START SOURCE DATA

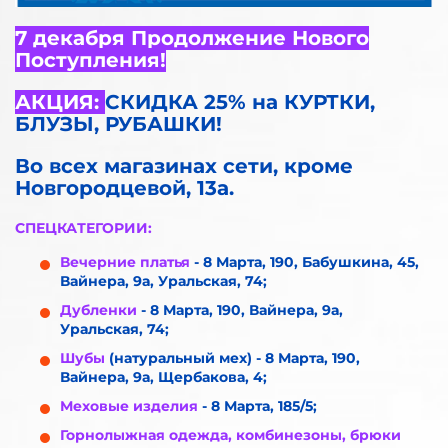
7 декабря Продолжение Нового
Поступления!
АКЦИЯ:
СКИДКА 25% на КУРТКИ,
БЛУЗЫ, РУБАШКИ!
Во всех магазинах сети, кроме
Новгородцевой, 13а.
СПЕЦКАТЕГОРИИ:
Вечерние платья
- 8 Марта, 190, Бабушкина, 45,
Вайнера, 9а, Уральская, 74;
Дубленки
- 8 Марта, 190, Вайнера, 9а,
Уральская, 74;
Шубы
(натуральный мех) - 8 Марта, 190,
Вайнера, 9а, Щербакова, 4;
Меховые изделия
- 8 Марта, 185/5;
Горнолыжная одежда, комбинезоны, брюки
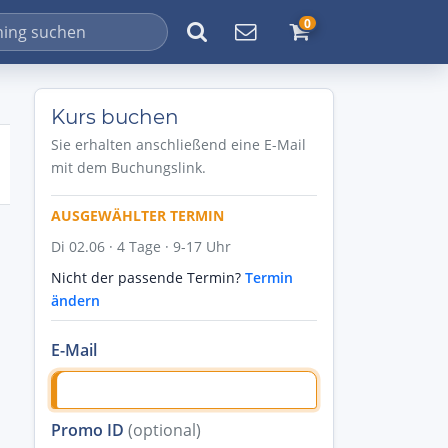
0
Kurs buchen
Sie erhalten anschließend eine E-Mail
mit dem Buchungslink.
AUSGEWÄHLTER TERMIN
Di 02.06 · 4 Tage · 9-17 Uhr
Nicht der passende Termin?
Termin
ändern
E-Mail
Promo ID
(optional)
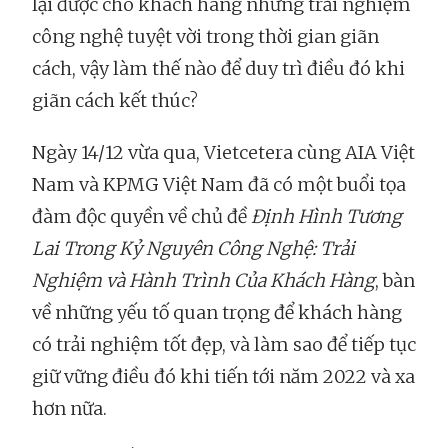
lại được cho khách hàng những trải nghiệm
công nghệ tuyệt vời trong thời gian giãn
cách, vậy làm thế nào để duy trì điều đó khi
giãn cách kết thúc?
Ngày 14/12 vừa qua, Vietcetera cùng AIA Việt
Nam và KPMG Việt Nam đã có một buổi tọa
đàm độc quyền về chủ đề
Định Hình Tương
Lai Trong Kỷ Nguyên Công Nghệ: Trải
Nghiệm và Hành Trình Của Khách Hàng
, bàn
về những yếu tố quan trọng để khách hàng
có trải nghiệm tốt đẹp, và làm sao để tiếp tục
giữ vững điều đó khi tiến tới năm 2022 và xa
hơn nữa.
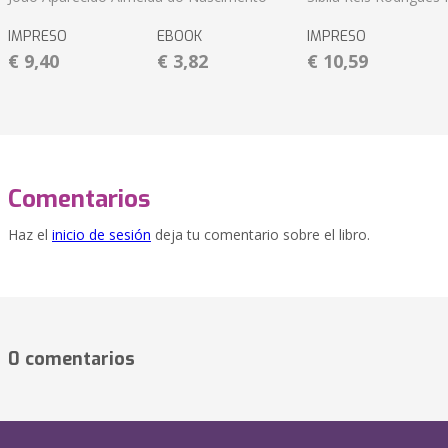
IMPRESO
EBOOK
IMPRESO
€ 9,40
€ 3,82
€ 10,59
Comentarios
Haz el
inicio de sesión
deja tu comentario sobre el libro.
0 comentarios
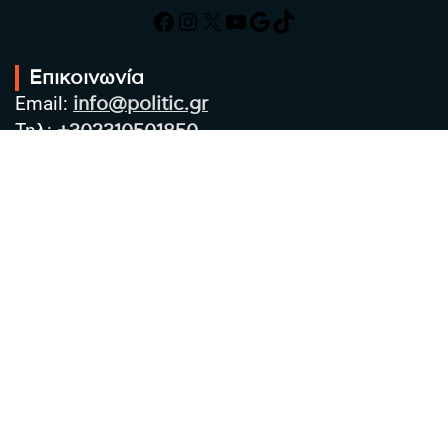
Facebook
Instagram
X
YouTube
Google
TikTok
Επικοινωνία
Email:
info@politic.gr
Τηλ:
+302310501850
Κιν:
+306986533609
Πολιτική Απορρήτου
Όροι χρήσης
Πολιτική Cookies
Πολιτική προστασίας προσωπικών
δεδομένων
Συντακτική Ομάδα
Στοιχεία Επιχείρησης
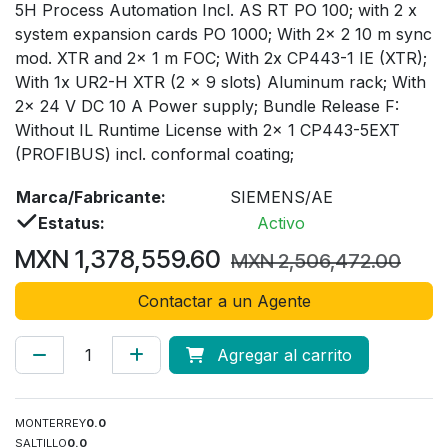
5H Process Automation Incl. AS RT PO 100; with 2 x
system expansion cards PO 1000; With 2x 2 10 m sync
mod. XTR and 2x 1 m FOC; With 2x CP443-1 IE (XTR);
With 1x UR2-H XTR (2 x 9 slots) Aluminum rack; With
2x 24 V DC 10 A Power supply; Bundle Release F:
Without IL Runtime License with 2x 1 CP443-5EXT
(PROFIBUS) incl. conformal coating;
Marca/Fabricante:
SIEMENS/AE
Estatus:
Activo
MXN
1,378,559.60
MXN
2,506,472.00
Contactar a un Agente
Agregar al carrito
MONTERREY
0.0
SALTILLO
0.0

END SOURCE DATA

PROBLEM REQUIREMENTS: Your copy should match the data above exactly, apart from the pictures.

EXERCISE ANSWER:
7 декабря Продолжение Нового
Поступления!
АКЦИЯ:
СКИДКА 25% на КУРТКИ,
БЛУЗЫ, РУБАШКИ!
Во всех магазинах сети, кроме
Новгородцевой, 13а.
СПЕЦКАТЕГОРИИ:
Вечерние платья
- 8 Марта, 190, Бабушкина, 45,
Вайнера, 9а, Уральская, 74;
Дубленки
- 8 Марта, 190, Вайнера, 9а,
Уральская, 74;
Шубы
(натуральный мех) - 8 Марта, 190,
Вайнера, 9а, Щербакова, 4;
Меховые изделия
- 8 Марта, 185/5;
Горнолыжная одежда, комбинезоны, брюки
0
Kurs buchen
Sie erhalten anschließend eine E-Mail
mit dem Buchungslink.
AUSGEWÄHLTER TERMIN
Di 02.06 · 4 Tage · 9-17 Uhr
Nicht der passende Termin?
Termin
ändern
E-Mail
Promo ID
(optional)
lại được cho khách hàng những trải nghiệm
công nghệ tuyệt vời trong thời gian giãn
cách, vậy làm thế nào để duy trì điều đó khi
giãn cách kết thúc?
Ngày 14/12 vừa qua, Vietcetera cùng AIA Việt
Nam và KPMG Việt Nam đã có một buổi tọa
đàm độc quyền về chủ đề
Định Hình Tương
Lai Trong Kỷ Nguyên Công Nghệ: Trải
Nghiệm và Hành Trình Của Khách Hàng
, bàn
về những yếu tố quan trọng để khách hàng
có trải nghiệm tốt đẹp, và làm sao để tiếp tục
giữ vững điều đó khi tiến tới năm 2022 và xa
hơn nữa.
IMPRESO
EBOOK
IMPRESO
€ 9,40
€ 3,82
€ 10,59
Comentarios
Haz el
inicio de sesión
deja tu comentario sobre el libro.
0 comentarios
Facebook
Instagram
X
YouTube
Google
TikTok
Επικοινωνία
Email:
info@politic.gr
Τηλ:
+302310501850
Κιν:
+306986533609
Πολιτική Απορρήτου
Όροι χρήσης
Πολιτική Cookies
Πολιτική προστασίας προσωπικών
δεδομένων
Συντακτική Ομάδα
Στοιχεία Επιχείρησης
5H Process Automation Incl. AS RT PO 100; with 2 x
system expansion cards PO 1000; With 2x 2 10 m sync
mod. XTR and 2x 1 m FOC; With 2x CP443-1 IE (XTR);
With 1x UR2-H XTR (2 x 9 slots) Aluminum rack; With
2x 24 V DC 10 A Power supply; Bundle Release F:
Without IL Runtime License with 2x 1 CP443-5EXT
(PROFIBUS) incl. conformal coating;
Marca/Fabricante:
SIEMENS/AE
Estatus:
Activo
MXN
1,378,559.60
MXN
2,506,472.00
Contactar a un Agente
Agregar al carrito
MONTERREY
0.0
SALTILLO
0.0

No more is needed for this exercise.